Tuesday’s development update features new screenshots and an interview with Infinite’s art leads, who detail how the game has improved visually since its earlier reveal, which was highly criticised for its lacklustre visuals.
Some of the key areas 343 has improved since the summer include better quality of global illumination, ambient occlusion, shadows, volumetric lighting, sky, and atmosphere, it said.
It also said it’s addressed issues with its GPU-driven rendering and texture streaming solution, which it claimed should mitigate the LOD popping and texture quality issues that were prevalent in the July demo.
Neill Harrison, 343’s director of art management, said the team has also made improvements to the art side of Infinite across all disciplines such as environment, lighting, weapons, FX and more.
“Firstly, there’s been a lot of work done re-tuning our dynamic lighting values to add more punch and contrast to the image,” he said. “These included adjustments to our sun intensity, fog/atmosphere, and the addition of color grading which did not make it into the July gameplay demo.
“We’ve improved some of our materials to get more specular response, more wear-and-tear on weapons/vehicles, more fidelity in our characters, and more macro breakup on large surfaces like rocks, terrain, and the hex walls.”
He added: “We’re now also getting more of our textural detail coming through to the final frame thanks to a sharpening process that our graphics team have added. This helps offset some of the natural blurring of temporal anti-aliasing and it certainly helps our assets shine.
“We’re eager to show the progress the team has made in Campaign as soon we can, but we want to make sure we have all the right pieces coming together and this can be tricky with a lot of moving parts and an expansive world of this scope. We know everyone is keen to see more and we look forward to sharing more in future updates in the months ahead.”

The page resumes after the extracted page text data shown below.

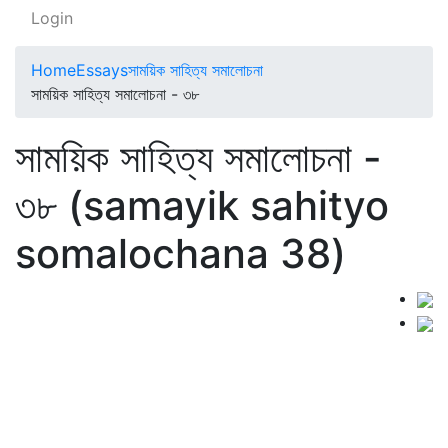
Login
Home
Essays
সাময়িক সাহিত্য সমালোচনা
সাময়িক সাহিত্য সমালোচনা - ৩৮
সাময়িক সাহিত্য সমালোচনা -
৩৮ (samayik sahityo
somalochana 38)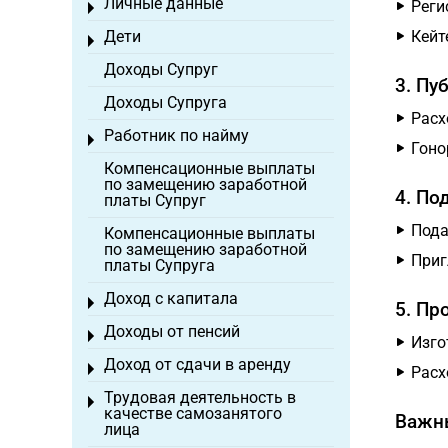
Личные данные
Реги
Toggle menu
Дети
Кейт
Toggle menu
Доходы Супруг
3. Пу
Доходы Супруга
Расх
Работник по найму
Toggle menu
Гоно
Компенсационные выплаты
по замещению заработной
4. По
платы Супруг
Пода
Компенсационные выплаты
по замещению заработной
Приг
платы Супруга
Доход с капитала
Toggle menu
5. Пр
Доходы от пенсий
Toggle menu
Изго
Доход от сдачи в аренду
Toggle menu
Расх
Трудовая деятельность в
Toggle menu
качестве самозанятого
Важн
лица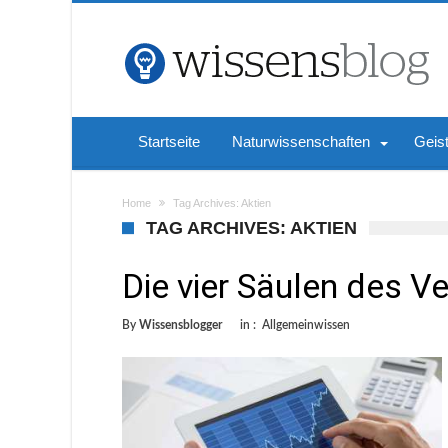
Startseite
Naturwissenschaften
Geis
Home
Tag Archives: Aktien
TAG ARCHIVES: AKTIEN
Die vier Säulen des 
By
Wissensblogger
in :
Allgemeinwissen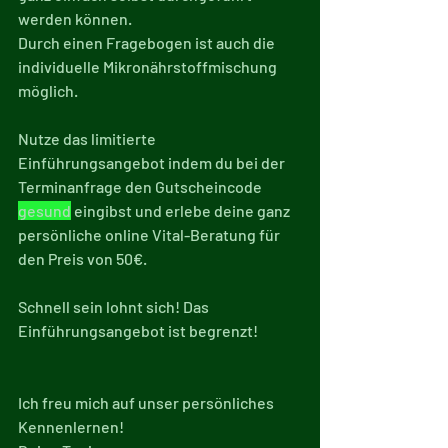
werden können.
Durch einen Fragebogen ist auch die 
individuelle Mikronährstoffmischung 
möglich.
Nutze das limitierte 
Einführungsangebot indem du bei der 
Terminanfrage den Gutscheincode 
gesund
 eingibst und erlebe deine ganz 
persönliche online Vital-Beratung für 
den Preis von 50€.
Schnell sein lohnt sich! Das 
Einführungsangebot ist begrenzt!
Ich freu mich auf unser persönliches 
Kennenlernen!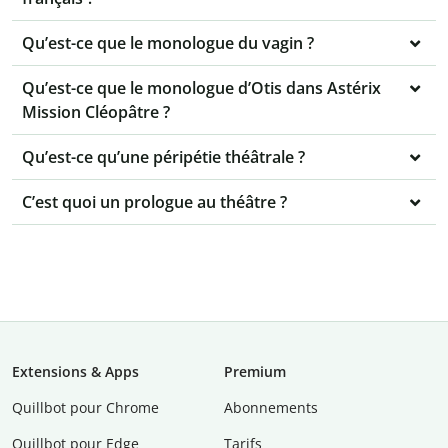
Qu’est-ce que le monologue du vagin ?
Qu’est-ce que le monologue d’Otis dans Astérix
Mission Cléopâtre ?
Qu’est-ce qu’une péripétie théâtrale ?
C’est quoi un prologue au théâtre ?
Extensions & Apps
Premium
Quillbot pour Chrome
Abonnements
Quillbot pour Edge
Tarifs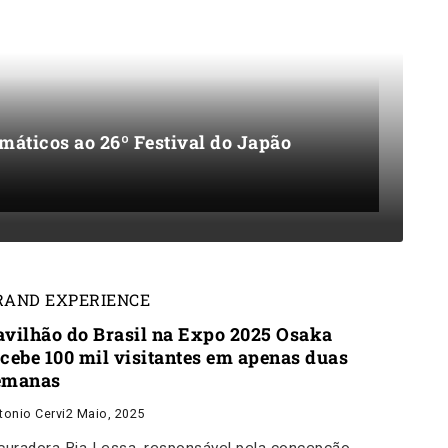
emáticos ao 26º Festival do Japão
RAND EXPERIENCE
avilhão do Brasil na Expo 2025 Osaka
ecebe 100 mil visitantes em apenas duas
emanas
tonio Cervi
2 Maio, 2025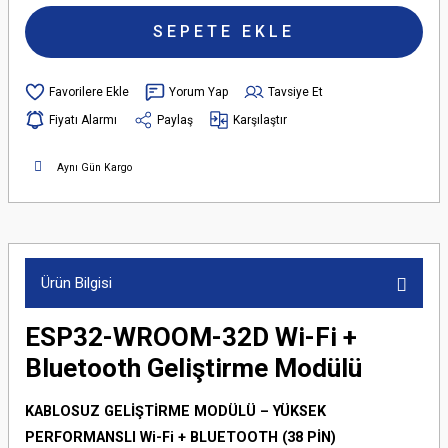
SEPETE EKLE
Yorum Yap
Tavsiye Et
Fiyatı Alarmı
Paylaş
Karşılaştır
Aynı Gün Kargo
Ürün Bilgisi
ESP32-WROOM-32D Wi-Fi +
Bluetooth Geliştirme Modülü
KABLOSUZ GELİŞTİRME MODÜLÜ – YÜKSEK
PERFORMANSLI Wi-Fi + BLUETOOTH (38 PİN)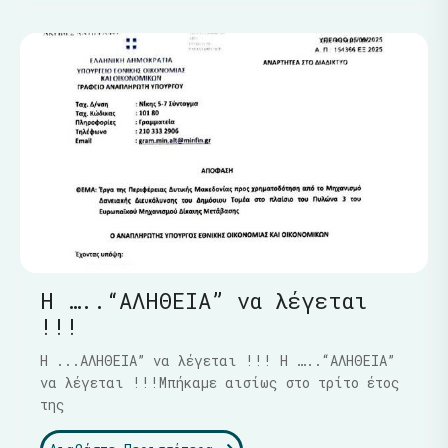
Η …..“ΑΛΗΘΕΙΑ” να λέγεται
!!!
Η ...ΑΛΗΘΕΙΑ” να λέγεται !!! Η …..“ΑΛΗΘΕΙΑ”
να λέγεται !!!Μπήκαμε αισίως στο τρίτο έτος
της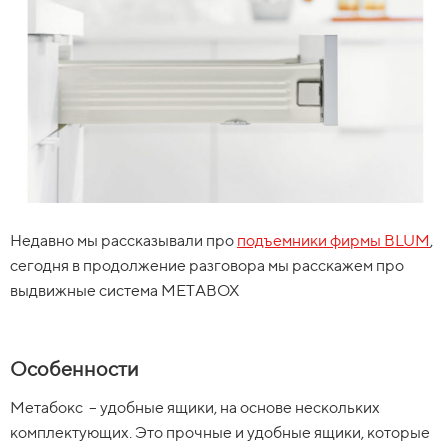
Недавно мы рассказывали про
подъемники фирмы BLUM
,
сегодня в продолжение разговора мы расскажем про
выдвижные система MEТABOX
Особенности
Метабокс – удобные ящики, на основе нескольких
комплектующих. Это прочные и удобные ящики, которые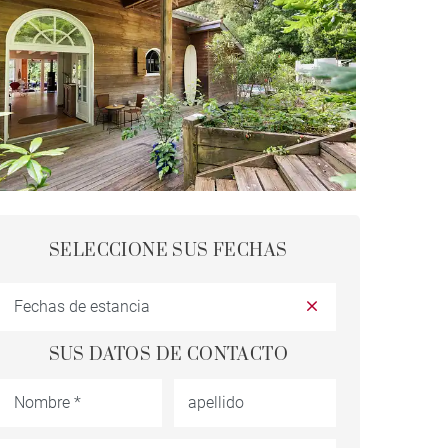
SELECCIONE SUS FECHAS
SUS DATOS DE CONTACTO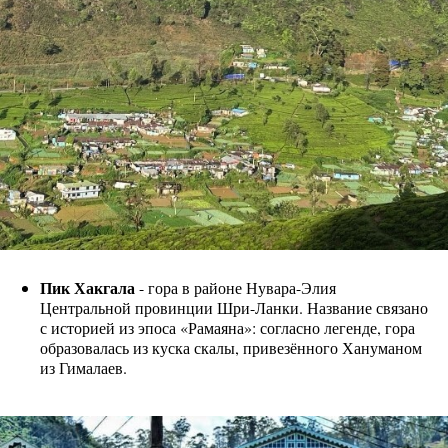
Пик Хакгала
- гора в районе Нувара-Элия
Центральной провинции Шри-Ланки. Название связано
с историей из эпоса «Рамаяна»: согласно легенде, гора
образовалась из куска скалы, привезённого Хануманом
из Гималаев.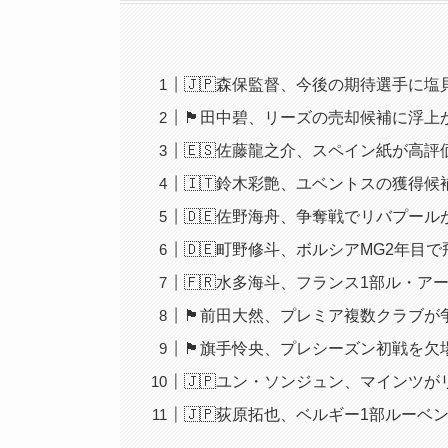
🇯🇵森保監督、今後の期待選手に
🏴󠁧󠁢󠁥󠁮󠁧󠁿田中碧、リーズの売
🇪🇸佐藤龍之介、スペイン紙が高
🇮🇹鈴木彩艶、ユベントスの獲得
🇩🇪佐野海舟、争奪戦でリバプー
🇩🇪町野修斗、ボルシアMG2年
🇫🇷水多海斗、フランス1部ル・
🏴󠁧󠁢󠁳󠁣󠁴󠁿前田大然、プレミ
🏴󠁧󠁢󠁳󠁣󠁴󠁿旗手怜央、プレシー
🇯🇵ユン・ソンジュン、マインツ
🇯🇵荻原拓也、ベルギー1部ルー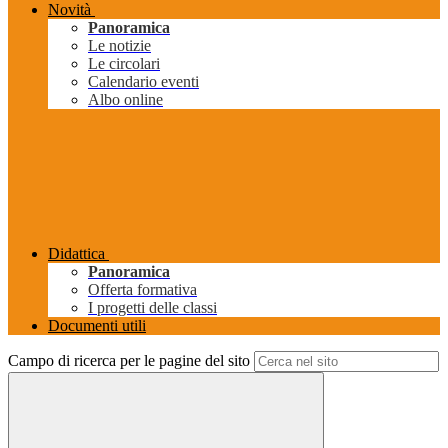
Novità
Panoramica
Le notizie
Le circolari
Calendario eventi
Albo online
Didattica
Panoramica
Offerta formativa
I progetti delle classi
Documenti utili
Campo di ricerca per le pagine del sito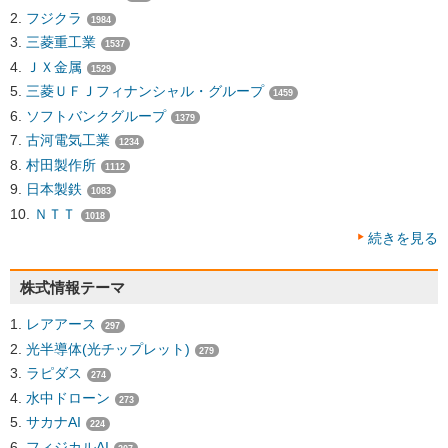
フジクラ
1984
三菱重工業
1537
ＪＸ金属
1529
三菱ＵＦＪフィナンシャル・グループ
1459
ソフトバンクグループ
1379
古河電気工業
1234
村田製作所
1112
日本製鉄
1083
ＮＴＴ
1018
続きを見る
株式情報テーマ
レアアース
297
光半導体(光チップレット)
279
ラピダス
274
水中ドローン
273
サカナAI
224
フィジカルAI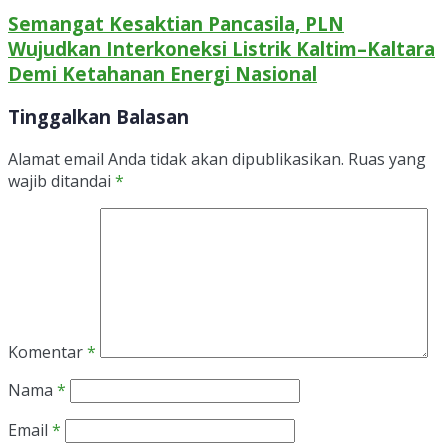
Semangat Kesaktian Pancasila, PLN
Wujudkan Interkoneksi Listrik Kaltim–Kaltara
Demi Ketahanan Energi Nasional
Tinggalkan Balasan
Alamat email Anda tidak akan dipublikasikan.
Ruas yang
wajib ditandai
*
Komentar
*
Nama
*
Email
*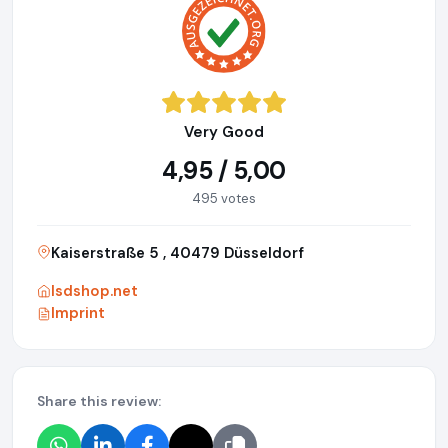
Very Good
4,95 / 5,00
495 votes
Kaiserstraße 5 , 40479 Düsseldorf
lsdshop.net
Imprint
Share this review: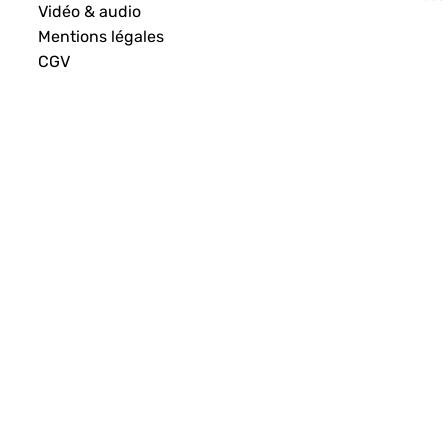
Vidéo & audio
Mentions légales
CGV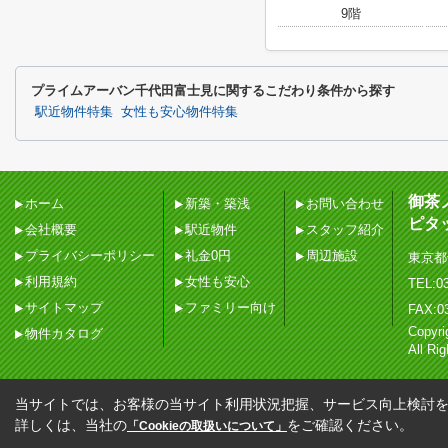
9階
プライムアーバン千代田富士見に関するこだわり条件から探す
駅近物件特集
女性も安心物件特集
御茶
ホーム
新築・築浅
お問い合わせ
ピタ
会社概要
駅近物件
スタッフ紹介
プライバシーポリシー
礼金0円
周辺施設
東京都
利用規約
女性も安心
TEL:03
サイトマップ
ファミリー向け
FAX:0
Copy
物件カタログ
All Ri
当サイトでは、お客様の当サイト利用状況把握、サービス向上検討を目
詳しくは、当社の
をご確認ください。
「Cookieの取扱いについて」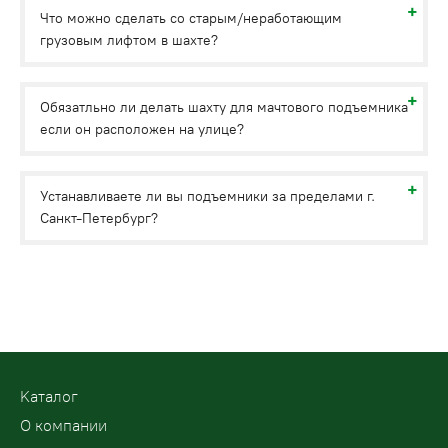
Что можно сделать со старым/неработающим
грузовым лифтом в шахте?
Обязатльно ли делать шахту для мачтового подъемника
если он расположен на улице?
Устанавливаете ли вы подъемники за пределами г.
Санкт-Петербург?
Kаталог
О компании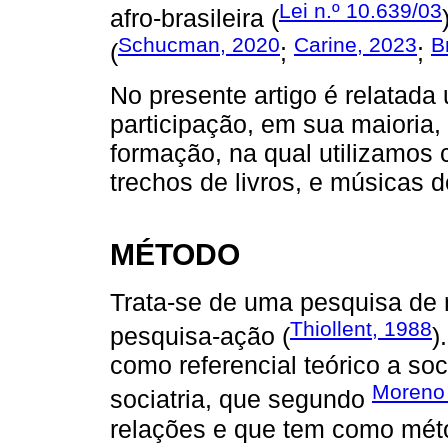
Lei n.º 10.639/03
afro-brasileira (
Schucman, 2020
Carine, 2023
B
(
;
;
No presente artigo é relatada
participação, em sua maioria,
formação, na qual utilizamos 
trechos de livros, e músicas d
MÉTODO
Trata-se de uma pesquisa de n
Thiollent, 1988
pesquisa-ação (
)
como referencial teórico a so
Moreno 
sociatria, que segundo
relações e que tem como mét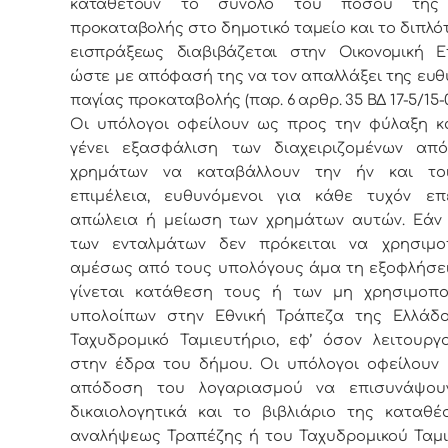
καταθέτουν το σύνολο του ποσού της 
προκαταβολής στο δημοτικό ταμείο και το διπλό
εισπράξεως διαβιβάζεται στην Οικονομική Ε
ώστε με απόφασή της να τον απαλλάξει της ευθ
παγίας προκαταβολής (παρ. 6 αρθρ. 35 ΒΔ 17-5/15-0
Οι υπόλογοι οφείλουν ως προς την φύλαξη κα
γένει εξασφάλιση των διαχειριζομένων απ
χρημάτων να καταβάλλουν την ήν και τοι
επιμέλεια, ευθυνόμενοι για κάθε τυχόν επ
απώλεια ή μείωση των χρημάτων αυτών. Εάν
των ενταλμάτων δεν πρόκειται να χρησιμο
αμέσως από τους υπολόγους άμα τη εξοφλήσει
γίνεται κατάθεση τους ή των μη χρησιμοπο
υπολοίπων στην Εθνική Τράπεζα της Ελλάδ
Ταχυδρομικό Ταμιευτήριο, εφ’ όσον λειτουργ
στην έδρα του δήμου. Οι υπόλογοι οφείλουν 
απόδοση του λογαριασμού να επισυνάψο
δικαιολογητικά και το βιβλιάριο της καταθέ
αναλήψεως Τραπέζης ή του Ταχυδρομικού Ταμι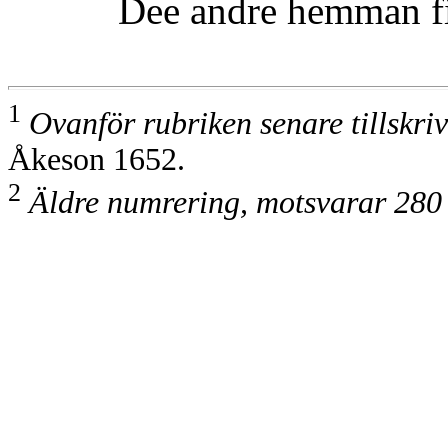
Dee andre hemman finnas
1
Ovanför rubriken senare tillskriv
Åkeson 1652.
2
Äldre numrering, motsvarar 280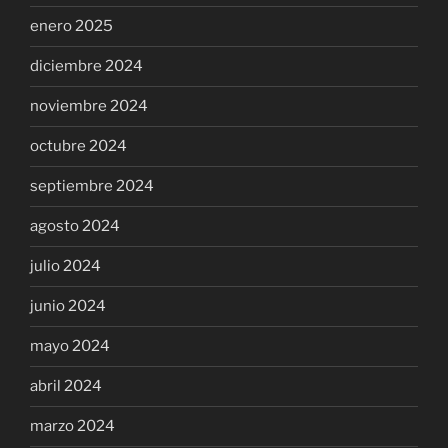
enero 2025
diciembre 2024
noviembre 2024
octubre 2024
septiembre 2024
agosto 2024
julio 2024
junio 2024
mayo 2024
abril 2024
marzo 2024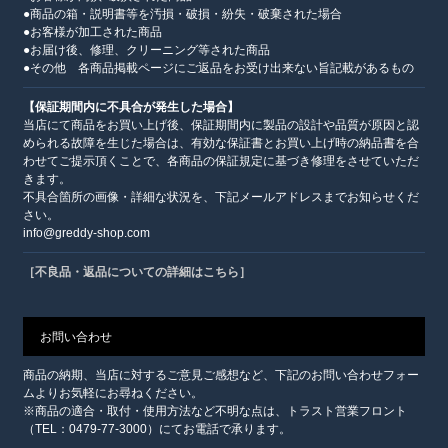
●商品の箱・説明書等を汚損・破損・紛失・破棄された場合
●お客様が加工された商品
●お届け後、修理、クリーニング等された商品
●その他 各商品掲載ページにご返品をお受け出来ない旨記載があるもの
【保証期間内に不具合が発生した場合】
当店にて商品をお買い上げ後、保証期間内に製品の設計や品質が原因と認
められる故障を生じた場合は、有効な保証書とお買い上げ時の納品書を合
わせてご提示頂くことで、各商品の保証規定に基づき修理をさせていただ
きます。
不具合箇所の画像・詳細な状況を、下記メールアドレスまでお知らせくだ
さい。
info@greddy-shop.com
［不良品・返品についての詳細はこちら］
お問い合わせ
商品の納期、当店に対するご意見ご感想など、下記のお問い合わせフォー
ムよりお気軽にお尋ねください。
※商品の適合・取付・使用方法など不明な点は、トラスト営業フロント
（TEL：0479-77-3000）にてお電話で承ります。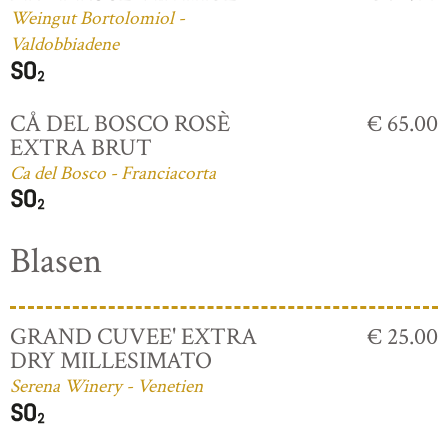
Weingut Bortolomiol -
Valdobbiadene
CÅ DEL BOSCO ROSÈ
€ 65.00
EXTRA BRUT
Ca del Bosco - Franciacorta
Blasen
GRAND CUVEE' EXTRA
€ 25.00
DRY MILLESIMATO
Serena Winery - Venetien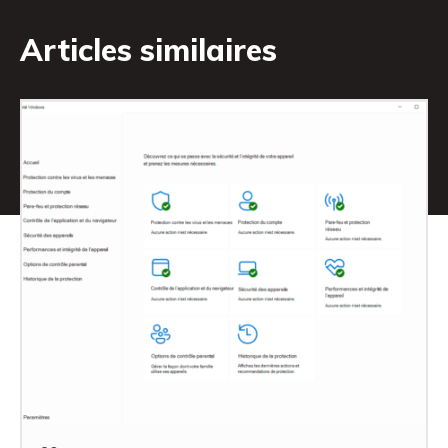
Articles similaires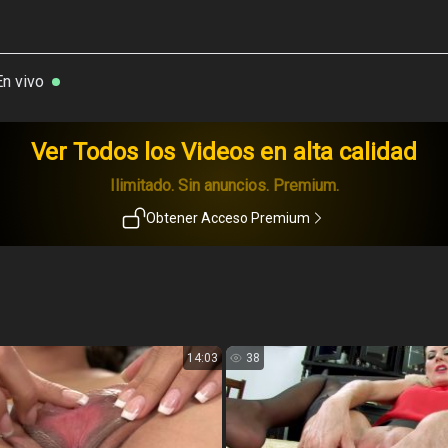
En vivo
Ver Todos los Videos en alta calidad
Ilimitado. Sin anuncios. Premium.
Obtener Acceso Premium
14:03
38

Finally, Harrison confirmed that facial animation on NPCs was not fully implemented in the July build, which resulted in one of the game’s enemies becoming an internet meme.
“All characters are modelled in a neutral pose, prior to blendshapes & animation being applied. So, poor old Craig was never intended to be seen in that condition which is not something that was evident during the gameplay,” he said.
“It was only later, in the close-up freeze frame of his one bad moment, where it came to light and the legend of Craig was born.”